Baseline Characteristics of Participants in the ASPREE (ASPirin in Reducing Events in the Elderly) Study

John J McNeil, Robyn L Woods, Mark R Nelson, Anne M Murray, Christopher M Reid, Brenda Kirpach, Elsdon Storey, Raj C Shah, Rory S Wolfe, Andrew M Tonkin, Anne B Newman, Jeff D Williamson, Jessica E Lockery, Karen L Margolis, Michael E Ernst, Walter P Abhayaratna, Nigel Stocks, Sharyn M Fitzgerald, Ruth El Trevaks, Suzanne G OrchardLawrence J Beilin, Geoffrey A. Donnan, Peter Gibbs, Colin I Johnston, Richard H Grimm, on behalf of the ASPREE Investigator Group

Research output: Contribution to journalArticleResearchpeer-review

70 Citations (Scopus)

Abstract

Background: There are no primary prevention trials of aspirin with relevant geriatric outcomes in elderly people. ASPirin in Reducing Events in the Elderly (ASPREE) is a placebo-controlled trial of low-dose aspirin that will determine whether 5 years of daily 100-mg enteric-coated aspirin extends disability-free and dementia-free life in a healthy elderly population and whether these benefits outweigh the risks.

Methods: Set in primary care, this randomized double-blind placebo-controlled trial has a composite primary endpoint of death, incident dementia or persistent physical disability. Participants aged 70+ years (non-minorities) or 65+ years (U.S. minorities) were free of cardiovascular disease, dementia, or physical disability and without a contraindication to, or indication for, aspirin. Baseline data include physical and lifestyle, personal and family medical history, hemoglobin, fasting glucose, creatinine, lipid panel, urinary albumin:creatinine ratio, cognition (3MS, HVLT-R, COWAT, SDMT), mood (CES-D-10), physical function (gait speed, grip strength), Katz activities of daily living and quality of life (SF-12).

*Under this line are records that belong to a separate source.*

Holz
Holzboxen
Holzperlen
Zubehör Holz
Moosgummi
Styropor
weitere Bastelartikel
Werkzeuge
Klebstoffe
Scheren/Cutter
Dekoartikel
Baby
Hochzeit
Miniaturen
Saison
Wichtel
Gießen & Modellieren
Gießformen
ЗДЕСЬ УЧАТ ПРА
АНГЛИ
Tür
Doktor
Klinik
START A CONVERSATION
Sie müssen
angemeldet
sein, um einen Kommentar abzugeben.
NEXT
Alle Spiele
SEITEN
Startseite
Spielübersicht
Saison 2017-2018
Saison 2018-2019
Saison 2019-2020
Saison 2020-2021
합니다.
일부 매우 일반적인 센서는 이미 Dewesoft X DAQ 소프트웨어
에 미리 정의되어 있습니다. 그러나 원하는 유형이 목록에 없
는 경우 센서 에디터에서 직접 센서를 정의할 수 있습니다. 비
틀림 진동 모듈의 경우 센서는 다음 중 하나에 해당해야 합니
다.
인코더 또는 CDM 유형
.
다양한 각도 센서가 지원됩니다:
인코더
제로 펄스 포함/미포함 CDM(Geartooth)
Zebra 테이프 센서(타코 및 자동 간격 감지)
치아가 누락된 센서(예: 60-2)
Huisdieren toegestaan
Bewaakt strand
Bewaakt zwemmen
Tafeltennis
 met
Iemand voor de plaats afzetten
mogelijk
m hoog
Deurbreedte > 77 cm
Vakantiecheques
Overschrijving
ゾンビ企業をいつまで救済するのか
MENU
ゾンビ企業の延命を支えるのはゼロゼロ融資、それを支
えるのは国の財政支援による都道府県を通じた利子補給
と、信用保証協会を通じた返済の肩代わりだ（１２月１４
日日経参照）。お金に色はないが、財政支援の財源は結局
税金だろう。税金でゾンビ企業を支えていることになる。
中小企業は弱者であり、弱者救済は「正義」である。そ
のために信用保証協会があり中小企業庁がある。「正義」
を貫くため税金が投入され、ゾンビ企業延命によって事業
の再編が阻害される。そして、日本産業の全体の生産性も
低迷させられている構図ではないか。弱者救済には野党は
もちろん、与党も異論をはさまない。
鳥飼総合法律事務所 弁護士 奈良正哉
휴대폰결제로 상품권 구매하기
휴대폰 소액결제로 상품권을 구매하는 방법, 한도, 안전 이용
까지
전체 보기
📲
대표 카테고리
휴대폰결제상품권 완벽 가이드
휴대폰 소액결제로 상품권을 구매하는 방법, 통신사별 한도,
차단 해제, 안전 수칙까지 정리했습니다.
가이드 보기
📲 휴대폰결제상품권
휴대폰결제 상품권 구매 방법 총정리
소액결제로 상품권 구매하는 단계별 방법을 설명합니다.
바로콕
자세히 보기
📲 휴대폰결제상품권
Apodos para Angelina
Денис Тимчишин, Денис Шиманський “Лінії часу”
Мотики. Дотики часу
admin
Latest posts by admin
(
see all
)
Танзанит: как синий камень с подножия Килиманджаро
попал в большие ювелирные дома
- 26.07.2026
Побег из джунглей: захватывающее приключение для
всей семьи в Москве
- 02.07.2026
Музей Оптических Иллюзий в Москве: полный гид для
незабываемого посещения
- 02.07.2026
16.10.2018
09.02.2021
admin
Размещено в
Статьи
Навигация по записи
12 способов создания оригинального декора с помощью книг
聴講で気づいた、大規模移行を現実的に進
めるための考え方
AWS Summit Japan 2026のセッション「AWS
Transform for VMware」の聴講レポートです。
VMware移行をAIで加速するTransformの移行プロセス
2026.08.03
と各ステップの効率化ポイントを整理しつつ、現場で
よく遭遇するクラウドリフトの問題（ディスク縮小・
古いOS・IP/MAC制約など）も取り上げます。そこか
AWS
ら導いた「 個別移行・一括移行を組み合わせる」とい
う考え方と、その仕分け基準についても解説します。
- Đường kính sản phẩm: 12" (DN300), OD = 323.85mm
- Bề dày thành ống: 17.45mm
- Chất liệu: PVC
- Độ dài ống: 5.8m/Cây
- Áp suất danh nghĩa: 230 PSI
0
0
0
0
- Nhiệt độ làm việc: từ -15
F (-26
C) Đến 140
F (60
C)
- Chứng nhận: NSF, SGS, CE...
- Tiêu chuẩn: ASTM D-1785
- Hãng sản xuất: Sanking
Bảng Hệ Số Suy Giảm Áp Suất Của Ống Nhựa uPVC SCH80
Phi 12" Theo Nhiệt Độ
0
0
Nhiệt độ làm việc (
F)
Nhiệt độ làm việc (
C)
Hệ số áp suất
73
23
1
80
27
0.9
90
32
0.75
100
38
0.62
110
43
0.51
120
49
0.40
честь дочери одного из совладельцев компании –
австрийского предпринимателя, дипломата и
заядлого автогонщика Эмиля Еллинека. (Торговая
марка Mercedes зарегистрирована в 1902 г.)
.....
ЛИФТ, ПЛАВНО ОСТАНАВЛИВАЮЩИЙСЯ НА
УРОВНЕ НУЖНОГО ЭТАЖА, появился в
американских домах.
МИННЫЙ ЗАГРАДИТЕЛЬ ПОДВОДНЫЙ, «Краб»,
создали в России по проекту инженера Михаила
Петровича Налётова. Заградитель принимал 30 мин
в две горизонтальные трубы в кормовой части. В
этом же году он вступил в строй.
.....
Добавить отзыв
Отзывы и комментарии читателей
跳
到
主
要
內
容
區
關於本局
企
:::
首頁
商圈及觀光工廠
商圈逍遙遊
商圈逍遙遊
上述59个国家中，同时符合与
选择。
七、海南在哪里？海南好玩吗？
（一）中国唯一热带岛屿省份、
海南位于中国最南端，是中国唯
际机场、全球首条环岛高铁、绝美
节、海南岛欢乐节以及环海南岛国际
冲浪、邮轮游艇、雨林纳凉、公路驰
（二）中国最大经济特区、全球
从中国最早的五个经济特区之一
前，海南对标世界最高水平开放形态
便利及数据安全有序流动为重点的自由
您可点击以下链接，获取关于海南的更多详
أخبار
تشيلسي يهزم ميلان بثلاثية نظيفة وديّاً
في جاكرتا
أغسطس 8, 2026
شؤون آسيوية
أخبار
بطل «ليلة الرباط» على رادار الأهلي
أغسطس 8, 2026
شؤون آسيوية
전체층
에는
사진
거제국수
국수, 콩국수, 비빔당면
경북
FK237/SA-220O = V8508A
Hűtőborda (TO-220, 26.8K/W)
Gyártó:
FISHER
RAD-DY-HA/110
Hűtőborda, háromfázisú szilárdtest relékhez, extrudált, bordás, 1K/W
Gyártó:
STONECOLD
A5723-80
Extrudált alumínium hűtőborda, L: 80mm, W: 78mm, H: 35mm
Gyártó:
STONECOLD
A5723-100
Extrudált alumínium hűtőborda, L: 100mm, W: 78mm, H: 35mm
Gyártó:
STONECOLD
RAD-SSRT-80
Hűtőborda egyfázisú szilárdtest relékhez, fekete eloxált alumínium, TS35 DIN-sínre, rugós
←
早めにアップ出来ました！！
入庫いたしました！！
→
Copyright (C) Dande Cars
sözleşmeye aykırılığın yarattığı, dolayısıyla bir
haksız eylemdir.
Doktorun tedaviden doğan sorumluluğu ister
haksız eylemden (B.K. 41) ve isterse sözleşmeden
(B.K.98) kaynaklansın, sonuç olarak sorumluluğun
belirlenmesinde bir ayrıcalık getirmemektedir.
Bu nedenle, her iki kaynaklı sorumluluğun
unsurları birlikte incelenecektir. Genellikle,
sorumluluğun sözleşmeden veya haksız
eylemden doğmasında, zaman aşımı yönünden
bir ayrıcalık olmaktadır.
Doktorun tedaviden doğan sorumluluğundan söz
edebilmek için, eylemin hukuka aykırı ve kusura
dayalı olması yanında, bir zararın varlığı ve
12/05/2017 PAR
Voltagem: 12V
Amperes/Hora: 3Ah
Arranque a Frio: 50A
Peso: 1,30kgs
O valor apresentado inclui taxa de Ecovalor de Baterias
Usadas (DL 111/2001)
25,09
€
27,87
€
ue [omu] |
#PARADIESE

Results: Recruitment ended in December 2014 with 16,703 Australian and 2,411 U.S. participants, a median age of 74 (range 65-98) years and 56% women. Approximately 55% of the U.S. cohort were from minority groups; 9% of the total cohort. Proportions with hypertension, overweight, and chronic kidney disease were similar to age-matched populations from both countries although lower percentages had diabetes, dyslipidemia, and osteoarthritis.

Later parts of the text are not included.